Footnote 108: Xenophon, Anabasis, l. iv. p. 348, edit. Hutchinson. Note: Fallmerayer (Geschichte des Kaiserthums von Trapezunt, p. 6, &c) assigns a very ancient date to the first (Pelasgic) foundation of Trapezun (Trebizond) - M.
Footnote 109: Arrian, p. 129. The general observation is Tournefort's.
Footnote 110: See an epistle of Gregory Thaumaturgus, bishop of Neo- Caeoarea, quoted by Mascou, v. 37.

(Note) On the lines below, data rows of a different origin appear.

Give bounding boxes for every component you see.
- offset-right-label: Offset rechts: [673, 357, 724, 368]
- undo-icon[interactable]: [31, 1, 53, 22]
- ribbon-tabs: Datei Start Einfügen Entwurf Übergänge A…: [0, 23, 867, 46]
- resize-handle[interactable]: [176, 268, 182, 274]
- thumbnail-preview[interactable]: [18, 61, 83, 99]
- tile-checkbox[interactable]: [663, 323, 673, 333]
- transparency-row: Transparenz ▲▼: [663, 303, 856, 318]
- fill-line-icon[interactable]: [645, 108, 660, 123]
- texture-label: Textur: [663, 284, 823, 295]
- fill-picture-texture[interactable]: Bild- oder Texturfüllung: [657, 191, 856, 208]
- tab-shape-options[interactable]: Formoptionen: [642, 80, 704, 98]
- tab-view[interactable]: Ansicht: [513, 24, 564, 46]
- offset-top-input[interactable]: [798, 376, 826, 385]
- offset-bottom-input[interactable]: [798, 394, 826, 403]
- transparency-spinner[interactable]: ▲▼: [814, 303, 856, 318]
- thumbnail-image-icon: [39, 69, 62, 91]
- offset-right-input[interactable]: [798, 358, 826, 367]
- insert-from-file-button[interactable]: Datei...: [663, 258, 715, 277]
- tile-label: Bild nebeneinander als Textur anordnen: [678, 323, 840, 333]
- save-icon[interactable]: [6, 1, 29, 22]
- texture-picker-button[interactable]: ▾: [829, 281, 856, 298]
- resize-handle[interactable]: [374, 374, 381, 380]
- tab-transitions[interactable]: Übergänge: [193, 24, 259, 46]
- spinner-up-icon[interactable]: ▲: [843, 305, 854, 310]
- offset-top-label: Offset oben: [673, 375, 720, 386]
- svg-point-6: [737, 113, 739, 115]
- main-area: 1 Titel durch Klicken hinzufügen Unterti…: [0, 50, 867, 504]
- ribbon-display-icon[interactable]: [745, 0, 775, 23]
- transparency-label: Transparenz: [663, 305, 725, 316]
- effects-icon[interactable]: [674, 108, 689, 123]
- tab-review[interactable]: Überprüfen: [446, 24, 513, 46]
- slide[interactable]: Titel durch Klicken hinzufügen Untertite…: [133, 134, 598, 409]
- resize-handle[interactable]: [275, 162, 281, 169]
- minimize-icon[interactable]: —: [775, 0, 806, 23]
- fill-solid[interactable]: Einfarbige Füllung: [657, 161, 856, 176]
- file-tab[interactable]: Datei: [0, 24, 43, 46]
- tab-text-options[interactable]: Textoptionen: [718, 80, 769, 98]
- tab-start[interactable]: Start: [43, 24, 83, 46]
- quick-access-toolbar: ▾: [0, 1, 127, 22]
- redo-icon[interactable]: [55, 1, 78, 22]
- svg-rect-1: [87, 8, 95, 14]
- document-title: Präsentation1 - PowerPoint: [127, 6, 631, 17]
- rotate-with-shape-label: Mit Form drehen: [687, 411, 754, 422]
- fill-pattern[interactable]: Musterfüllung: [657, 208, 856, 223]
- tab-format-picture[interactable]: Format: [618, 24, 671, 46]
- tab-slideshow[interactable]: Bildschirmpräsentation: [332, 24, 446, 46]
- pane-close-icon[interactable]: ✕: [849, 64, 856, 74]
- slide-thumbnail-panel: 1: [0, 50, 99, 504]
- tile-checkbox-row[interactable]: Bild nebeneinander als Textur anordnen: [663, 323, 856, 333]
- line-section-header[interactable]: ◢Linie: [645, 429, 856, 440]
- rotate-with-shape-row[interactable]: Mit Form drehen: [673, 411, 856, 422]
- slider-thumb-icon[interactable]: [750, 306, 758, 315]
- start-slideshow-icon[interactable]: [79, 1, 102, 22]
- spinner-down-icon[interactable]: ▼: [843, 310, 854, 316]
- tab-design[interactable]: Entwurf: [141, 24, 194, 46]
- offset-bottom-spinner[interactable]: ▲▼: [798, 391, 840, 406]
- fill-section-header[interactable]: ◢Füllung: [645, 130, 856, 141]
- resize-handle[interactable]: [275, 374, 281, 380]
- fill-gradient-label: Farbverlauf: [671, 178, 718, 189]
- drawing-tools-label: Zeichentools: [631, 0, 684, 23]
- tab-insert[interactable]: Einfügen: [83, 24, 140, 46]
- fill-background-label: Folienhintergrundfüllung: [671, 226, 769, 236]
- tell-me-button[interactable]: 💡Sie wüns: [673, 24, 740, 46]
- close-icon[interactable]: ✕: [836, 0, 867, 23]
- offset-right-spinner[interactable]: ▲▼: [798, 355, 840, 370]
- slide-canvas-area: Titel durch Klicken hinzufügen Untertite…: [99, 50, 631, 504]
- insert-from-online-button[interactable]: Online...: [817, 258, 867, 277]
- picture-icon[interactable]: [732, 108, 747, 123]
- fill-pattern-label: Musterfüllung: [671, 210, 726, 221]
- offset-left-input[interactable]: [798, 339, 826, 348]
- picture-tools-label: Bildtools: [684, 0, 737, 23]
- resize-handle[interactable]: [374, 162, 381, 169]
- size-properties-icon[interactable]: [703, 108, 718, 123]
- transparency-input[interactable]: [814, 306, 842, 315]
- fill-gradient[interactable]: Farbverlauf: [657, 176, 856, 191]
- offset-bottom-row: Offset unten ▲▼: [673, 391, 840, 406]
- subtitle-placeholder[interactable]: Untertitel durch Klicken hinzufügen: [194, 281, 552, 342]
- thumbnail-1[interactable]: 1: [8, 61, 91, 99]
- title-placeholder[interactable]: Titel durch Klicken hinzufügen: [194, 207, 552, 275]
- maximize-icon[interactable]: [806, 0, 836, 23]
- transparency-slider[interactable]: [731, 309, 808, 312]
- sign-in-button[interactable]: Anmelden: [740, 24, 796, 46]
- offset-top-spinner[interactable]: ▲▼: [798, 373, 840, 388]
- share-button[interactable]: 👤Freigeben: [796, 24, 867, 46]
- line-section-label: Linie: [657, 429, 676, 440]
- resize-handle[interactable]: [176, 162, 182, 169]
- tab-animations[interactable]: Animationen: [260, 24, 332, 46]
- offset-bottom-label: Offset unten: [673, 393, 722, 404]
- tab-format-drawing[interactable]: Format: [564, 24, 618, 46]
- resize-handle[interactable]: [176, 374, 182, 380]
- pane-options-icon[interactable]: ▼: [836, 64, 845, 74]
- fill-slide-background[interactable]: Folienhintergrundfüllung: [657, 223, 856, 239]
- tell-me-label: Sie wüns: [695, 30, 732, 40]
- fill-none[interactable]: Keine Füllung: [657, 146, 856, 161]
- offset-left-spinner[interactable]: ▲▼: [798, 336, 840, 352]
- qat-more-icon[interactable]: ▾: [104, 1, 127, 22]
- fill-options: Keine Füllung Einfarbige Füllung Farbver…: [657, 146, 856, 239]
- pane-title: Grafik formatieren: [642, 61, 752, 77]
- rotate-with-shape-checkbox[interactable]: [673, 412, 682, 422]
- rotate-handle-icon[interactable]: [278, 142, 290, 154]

Footnote 111: Zosimus, l. i. p. 32, 33.
The second expedition of the Goths was undertaken with greater powers of men and ships; but they steered a different course, and, disdaining the exhausted provinces of Pontus, followed the western coast of the Euxine, passed before the wide mouths of the Borysthenes, the Niester, and the Danube, and increasing their fleet by the capture of a great number of fishing barks, they approached the narrow outlet through which the Euxine Sea pours its waters into the Mediterranean, and divides the continents of Europe and Asia. The garrison of Chalcedon was encamped near the temple of Jupiter Urius, on a promontory that commanded the entrance of the Strait; and so inconsiderable were the dreaded invasions of the barbarians that this body of troops surpassed in number the Gothic army. But it was in numbers alone that they surpassed it. They deserted with precipitation their advantageous post, and abandoned the town of Chalcedon, most plentifully stored with arms and money, to the discretion of the conquerors. Whilst they hesitated whether they should prefer the sea or land Europe or Asia, for the scene of their hostilities, a perfidious fugitive pointed out Nicomedia, * once the capital of the kings of Bithynia, as a rich and easy conquest. He guided the march which was only sixty miles from the camp of Chalcedon, 112 directed the resistless attack, and partook of the booty; for the Goths had learned sufficient policy to reward the traito whom they detested. Nice, Prusa, Apamaea, Cius, ! cities that had sometimes rivalled, or imitated, the splendor of Nicomedia, were involved in the same calamity, which, in a few weeks, raged without control through the whole province of Bithynia. Three hundred years of peace, enjoyed by the soft inhabitants of Asia, had abolished the exercise of arms, and removed the apprehension of danger. The ancient walls were suffered to molder away, and all the revenue of the most opulent cities was reserved for the construction of baths, temples, and theatres. 113
Footnote *: It has preserved its name, joined to the preposition of place in that of Nikmid. D'Anv. Geog. Anc. ii. 28. - G.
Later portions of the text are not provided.